Human pancreas slices (80) were obtained as detailed in the supplemental material.

Ex vivo pancreatitis models were performed on mouse and human acinar cells, and human pancreas slices by incubation with supramaximal CCK (100 nM) or carbachol (1 mM), as described previously (80, 81).
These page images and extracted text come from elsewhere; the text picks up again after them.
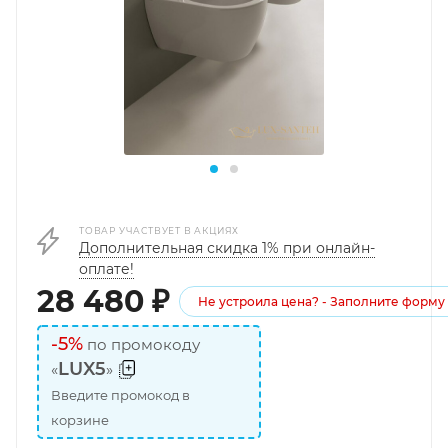
ТОВАР УЧАСТВУЕТ В АКЦИЯХ
Дополнительная скидка 1% при онлайн-
оплате!
28 480
₽
Не устроила цена? - Заполните форму
-5%
по промокоду
LUX5
«
»
Введите промокод в
корзине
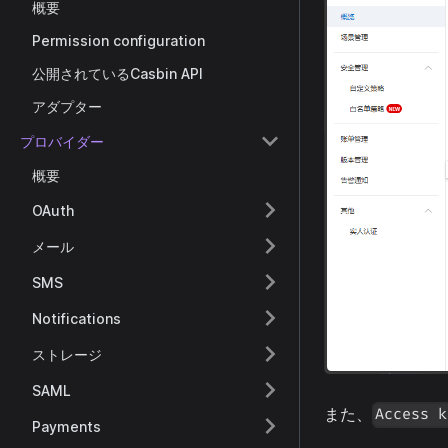
概要
Permission configuration
公開されているCasbin API
アダプター
プロバイダー
概要
OAuth
メール
SMS
Notifications
ストレージ
SAML
また、
Access k
Payments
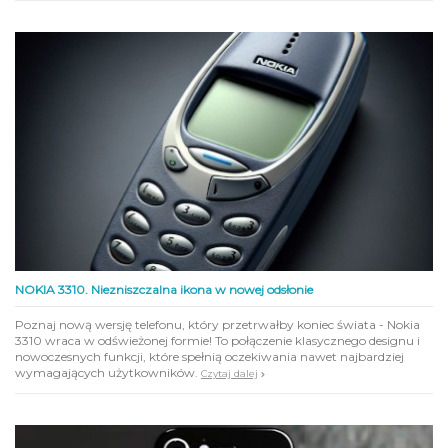
NOKIA 3310. Niezniszczalna ikona w nowej odsłonie
Poznaj nową wersję telefonu, który przetrwałby koniec świata - Nokia
3310 wraca w odświeżonej formie! To połączenie klasycznego designu i
nowoczesnych funkcji, które spełnią oczekiwania nawet najbardziej
wymagających użytkowników.
Czytaj dalej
Lipidomics. Unbiased complex lipid analysis of pancreatic samples was performed by the NIH West Coast Metabolomics Center (UC Davis) using ultra-high-pressure liquid chromatography and tandem mass spectrometry.

Statistics. Statistical analysis of the results was performed with Prism 8 (GraphPad Software) using a 2-tailed Student’s t test for comparison between 2 groups and 1-way ANOVA with Tukey’s post hoc test for comparison between multiple groups. Values are expressed as mean ± SEM; a P value of less than 0.05 was considered significant. Statistical details for each experiment, including n values, are provided in figure legends.

Study approval. All experimental protocols were approved by the animal research committee of VA Greater Los Angeles Healthcare System in accordance with the US NIH Guide for the Care and Use of Laboratory Animals (National Academies Press, 2011). Deidentified formalin-fixed, paraffin-embedded samples of human normal pancreas and pancreatitis were provided by the UCLA Pancreas Tissue Bank according to a protocol approved by UCLA institutional review board. Human pancreatic slices from portions of live normal human pancreata from preterminal donors that were not used for transplantation and diverted to research (provided by Trillium Gift of Life Network, Toronto, Ontario), or from normal portions of pancreatic cancer operations, were obtained according to protocols approved by the University of Toronto institutional review board.